Member of the Flemish Parliament
- In office 1995–1999

Member of the Senate of Belgium
- In office 1991–1999

Personal details
- Born: 21 November 1949 Kalmthout, Belgium
- Died: 2 November 2022 (aged 72) Genk, Belgium
- Party: CVP
- Education: University of Antwerp KU Leuven Limburg Universitair Centrum

= Leo Delcroix =

Belgian politician (1949–2022)

Leo Delcroix (21 November 1949 – 2 November 2022) was a Belgian Flemish politician. He was a member of the Christian People's Party (CVP).

==Biography==
===Political career===
Delcroix earned a degree in classical philology from the University of Antwerp, a law degree from KU Leuven, and later studied economics at the Limburg Universitair Centrum. In 1984, he became national secretary of the CVP and served as a co-opted senator in the Senate from 1991 to 1995. On 7 March 1992, he became Minister of Defense within the Dehaene I Government, a mandate in which he suspended mandatory conscription. He also carried out reforms within the Belgian Armed Forces with a considerable reduction in the number of soldiers, weapons, and barracks and froze the military budget for five years. He was a founding member of the Eurocorps and increasingly deployed the Belgian Armed Forces for operations in Yugoslavia, Somalia, and Rwanda.

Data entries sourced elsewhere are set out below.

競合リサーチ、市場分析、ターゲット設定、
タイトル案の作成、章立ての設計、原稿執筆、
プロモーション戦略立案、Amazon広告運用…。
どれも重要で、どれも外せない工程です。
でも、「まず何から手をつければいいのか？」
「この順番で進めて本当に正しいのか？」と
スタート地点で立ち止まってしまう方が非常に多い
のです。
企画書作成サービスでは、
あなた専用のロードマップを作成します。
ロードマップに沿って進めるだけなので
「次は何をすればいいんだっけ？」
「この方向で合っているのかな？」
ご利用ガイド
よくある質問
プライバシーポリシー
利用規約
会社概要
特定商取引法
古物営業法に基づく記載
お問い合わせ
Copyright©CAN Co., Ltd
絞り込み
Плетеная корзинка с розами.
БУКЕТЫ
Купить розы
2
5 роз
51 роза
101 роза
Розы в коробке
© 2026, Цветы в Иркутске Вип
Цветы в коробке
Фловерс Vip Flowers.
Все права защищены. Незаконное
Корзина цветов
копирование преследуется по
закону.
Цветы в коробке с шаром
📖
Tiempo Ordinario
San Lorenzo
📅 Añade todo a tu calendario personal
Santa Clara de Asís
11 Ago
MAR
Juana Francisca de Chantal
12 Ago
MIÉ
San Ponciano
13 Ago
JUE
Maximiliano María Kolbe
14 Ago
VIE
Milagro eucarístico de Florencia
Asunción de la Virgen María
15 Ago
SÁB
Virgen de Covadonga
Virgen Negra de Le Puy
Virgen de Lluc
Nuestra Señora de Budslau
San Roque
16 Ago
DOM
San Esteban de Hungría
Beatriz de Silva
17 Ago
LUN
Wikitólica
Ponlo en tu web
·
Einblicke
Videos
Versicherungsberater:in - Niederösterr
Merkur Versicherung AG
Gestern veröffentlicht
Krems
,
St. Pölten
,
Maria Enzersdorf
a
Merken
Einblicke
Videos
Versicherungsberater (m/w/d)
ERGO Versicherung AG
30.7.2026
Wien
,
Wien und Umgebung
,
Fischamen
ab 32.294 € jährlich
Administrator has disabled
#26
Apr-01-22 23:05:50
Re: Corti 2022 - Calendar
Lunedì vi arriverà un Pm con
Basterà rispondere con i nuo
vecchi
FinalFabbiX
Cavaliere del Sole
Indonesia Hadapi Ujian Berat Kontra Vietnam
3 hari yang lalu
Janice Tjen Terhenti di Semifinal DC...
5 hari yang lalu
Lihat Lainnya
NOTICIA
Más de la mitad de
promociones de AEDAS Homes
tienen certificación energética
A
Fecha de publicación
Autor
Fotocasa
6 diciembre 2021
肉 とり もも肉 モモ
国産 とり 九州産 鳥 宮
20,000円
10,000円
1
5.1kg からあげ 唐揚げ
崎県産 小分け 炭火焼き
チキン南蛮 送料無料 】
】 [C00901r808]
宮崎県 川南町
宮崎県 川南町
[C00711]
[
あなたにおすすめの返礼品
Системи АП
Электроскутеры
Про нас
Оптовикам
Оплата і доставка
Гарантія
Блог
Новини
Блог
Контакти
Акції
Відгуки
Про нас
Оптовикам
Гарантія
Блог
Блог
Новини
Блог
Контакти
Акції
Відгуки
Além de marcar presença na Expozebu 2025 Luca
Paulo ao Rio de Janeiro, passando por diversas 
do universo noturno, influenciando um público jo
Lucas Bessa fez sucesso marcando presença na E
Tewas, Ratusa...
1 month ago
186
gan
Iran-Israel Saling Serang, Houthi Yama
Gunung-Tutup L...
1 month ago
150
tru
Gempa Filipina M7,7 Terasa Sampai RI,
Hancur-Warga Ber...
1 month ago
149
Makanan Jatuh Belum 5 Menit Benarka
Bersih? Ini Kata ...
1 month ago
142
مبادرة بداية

In 1995, Delcroix was elected to the Flemish Parliament, where he remained until 1999. He was also appointed a community senator, a position he held from June 1995 to June 1999. During that time, he was also a Quaestor within the Senate. Delcroix was considered to be on the right side of the CVP and repeatedly questioned the cordon sanitaire within the Vlaams Blok. In 1999, he retired from politics.

===After politics===
In January 2001, Delcroix became director of the Maastricht School of Management. He resigned in October 2003 following his criminal conviction for his role in the "Milieubox affair". He received a boarding premium of 150,000 euros.

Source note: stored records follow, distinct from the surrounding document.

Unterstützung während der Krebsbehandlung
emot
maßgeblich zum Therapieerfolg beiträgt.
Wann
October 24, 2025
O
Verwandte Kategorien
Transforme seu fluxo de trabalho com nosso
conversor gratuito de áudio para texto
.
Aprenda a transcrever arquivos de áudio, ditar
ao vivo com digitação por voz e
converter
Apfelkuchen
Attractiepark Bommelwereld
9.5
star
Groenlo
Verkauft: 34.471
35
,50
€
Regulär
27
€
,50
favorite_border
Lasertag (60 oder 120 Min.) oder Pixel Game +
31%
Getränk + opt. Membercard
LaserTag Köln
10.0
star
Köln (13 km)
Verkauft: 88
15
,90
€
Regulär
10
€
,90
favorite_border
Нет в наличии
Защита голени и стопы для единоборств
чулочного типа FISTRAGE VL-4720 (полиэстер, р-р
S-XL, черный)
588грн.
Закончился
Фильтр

In April 2010, Delcroix succeeded Paul Kumpen as vice-chairman of De Vlaamse Waterweg, a position he held until 2020. In September 2010, he succeeded Theo Kelchtermans as chairman of Hasselt University. He resigned in October 2019 due to health concerns and was succeeded by Jo Vandeurzen.

===Controversies===
In November 1994, Delcroix was criticized over his ownership of a villa in Bormes-les-Mimosas, France, and unreported employment for workers who were employed at the residence. After the insistence of CVP party leader Johan Van Hecke, he resigned from his role as Minister of Defense.

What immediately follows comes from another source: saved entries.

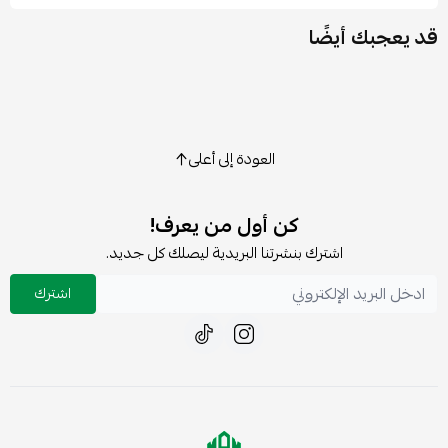
قد يعجبك أيضًا
العودة إلى أعلى
كن أول من يعرف!
اشترك بنشرتنا البريدية ليصلك كل جديد.
اشترك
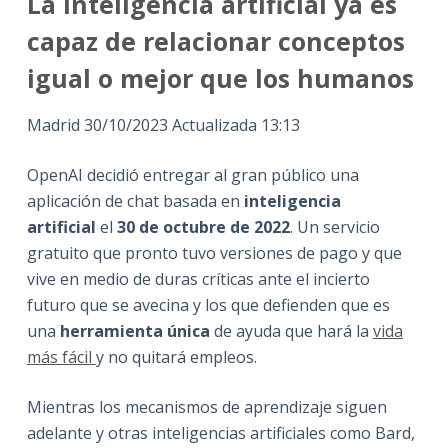
La inteligencia artificial ya es
capaz de relacionar conceptos
igual o mejor que los humanos
Madrid 30/10/2023 Actualizada 13:13
OpenAI decidió entregar al gran público una
aplicación de chat basada en
inteligencia
artificial
el
30 de octubre de 2022
. Un servicio
gratuito que pronto tuvo versiones de pago y que
vive en medio de duras críticas ante el incierto
futuro que se avecina y los que defienden que es
una
herramienta única
de ayuda que hará la
vida
más fácil
y no quitará empleos.
Mientras los mecanismos de aprendizaje siguen
adelante y otras inteligencias artificiales como Bard,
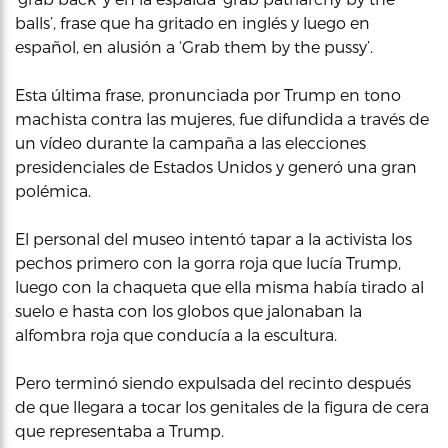
balls’, frase que ha gritado en inglés y luego en
español, en alusión a ‘Grab them by the pussy’.
Esta última frase, pronunciada por Trump en tono
machista contra las mujeres, fue difundida a través de
un vídeo durante la campaña a las elecciones
presidenciales de Estados Unidos y generó una gran
polémica.
El personal del museo intentó tapar a la activista los
pechos primero con la gorra roja que lucía Trump,
luego con la chaqueta que ella misma había tirado al
suelo e hasta con los globos que jalonaban la
alfombra roja que conducía a la escultura.
Pero terminó siendo expulsada del recinto después
de que llegara a tocar los genitales de la figura de cera
que representaba a Trump.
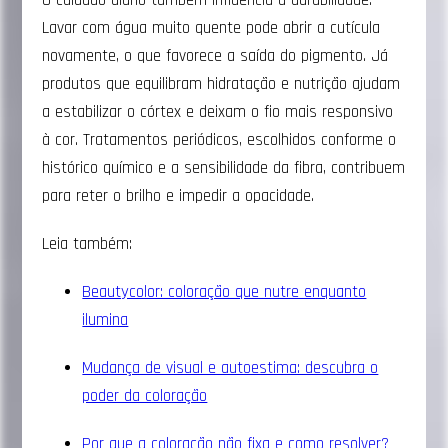
Lavar com água muito quente pode abrir a cutícula
novamente, o que favorece a saída do pigmento. Já
produtos que equilibram hidratação e nutrição ajudam
a estabilizar o córtex e deixam o fio mais responsivo
à cor. Tratamentos periódicos, escolhidos conforme o
histórico químico e a sensibilidade da fibra, contribuem
para reter o brilho e impedir a opacidade.
Leia também:
Beautycolor: coloração que nutre enquanto
ilumina
Mudança de visual e autoestima: descubra o
poder da coloração
Por que a coloração não fixa e como resolver?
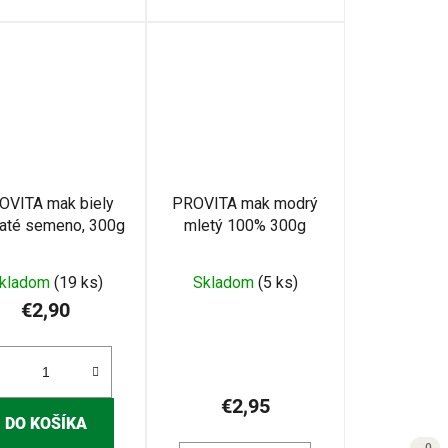
OVITA mak biely
PROVITA mak modrý
naté semeno, 300g
mletý 100% 300g
kladom
(19 ks)
Skladom
(5 ks)
€2,90
€2,95
DO KOŠÍKA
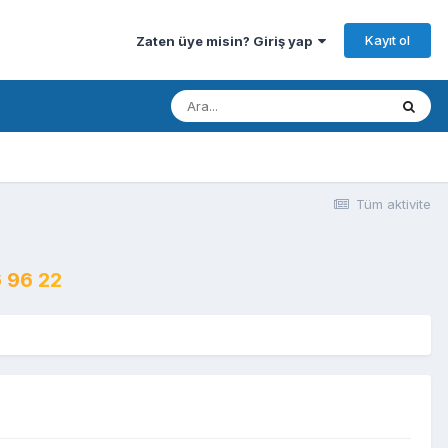
Kayıt ol
Zaten üye misin? Giriş yap
Tüm aktivite
 96 22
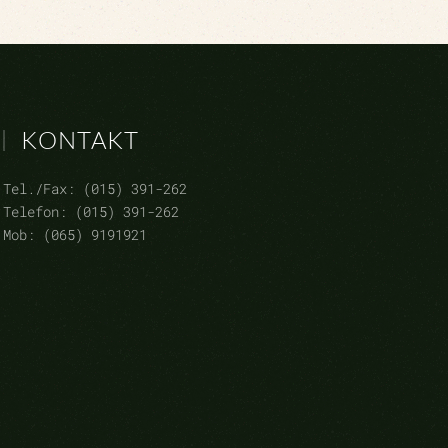
KONTAKT
Tel./Fax: (015) 391-262
Telefon: (015) 391-262
Mob: (065) 9191921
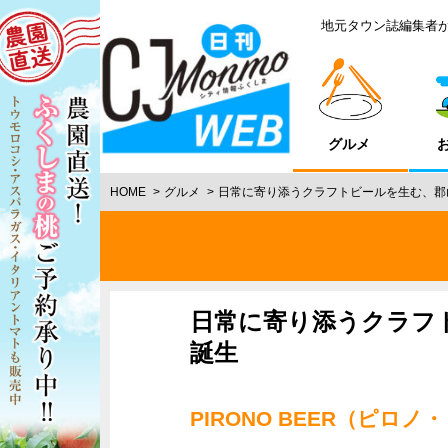
地元タウン誌編集者
グルメ
HOME
グルメ
日常に寄り添うクラフトビールを生む、郡
日常に寄り添うクラフ
誕生
PIRONO BEER（ピロノ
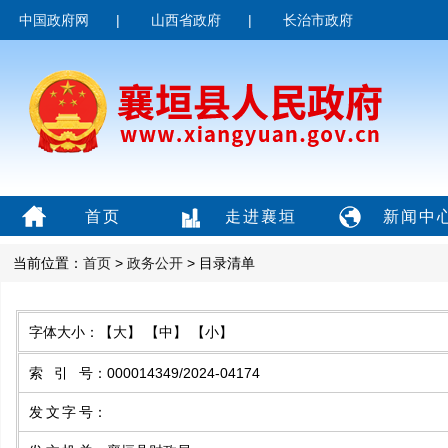
中国政府网
|
山西省政府
|
长治市政府
首页
走进襄垣
新闻中
当前位置：
首页
>
政务公开
> 目录清单
字体大小：
【大】
【中】
【小】
索引号
：
000014349/2024-04174
发文字号
：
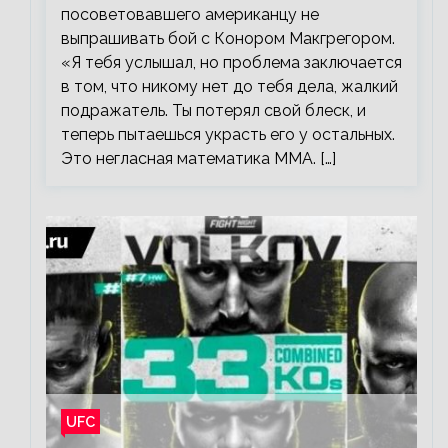
посоветовавшего американцу не
выпрашивать бой с Конором Макгрегором.
«Я тебя услышал, но проблема заключается
в том, что никому нет до тебя дела, жалкий
подражатель. Ты потерял свой блеск, и
теперь пытаешься украсть его у остальных.
Это негласная математика ММА. […]
UFC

Delcroix was mentioned in multiple judicial investigations related to illegal party financing, such as the Milieubox affair, the Smeerpijp Limburg-Antwerpen affair, and the Superclub-KS affair. However, he was not officially charged in most cases. However, he was found guilty by a tribunal of first instance in 2003 of forgery of documents for his role in the Milieubox affair. On 30 June 2004, he was acquitted by a court of appeal because the offenses were time-barred.

In 2013, Delcroix was again accused of misconduct in relation to the Belgian delegation at Expo 2010 in Shanghai, for which he was questioned by the Court of Audit. The Court stated in 2013 that "so many rules were broken that control of the finances was simply impossible". Despite this, he was appointed Commissioner General for Expo 2015 in Milan two years later. The Court of Audit again criticized the management of the Belgian delegation at the Expo in 2017.

===Death===
Leo Delcroix died on 2 November 2022, at the age of 72.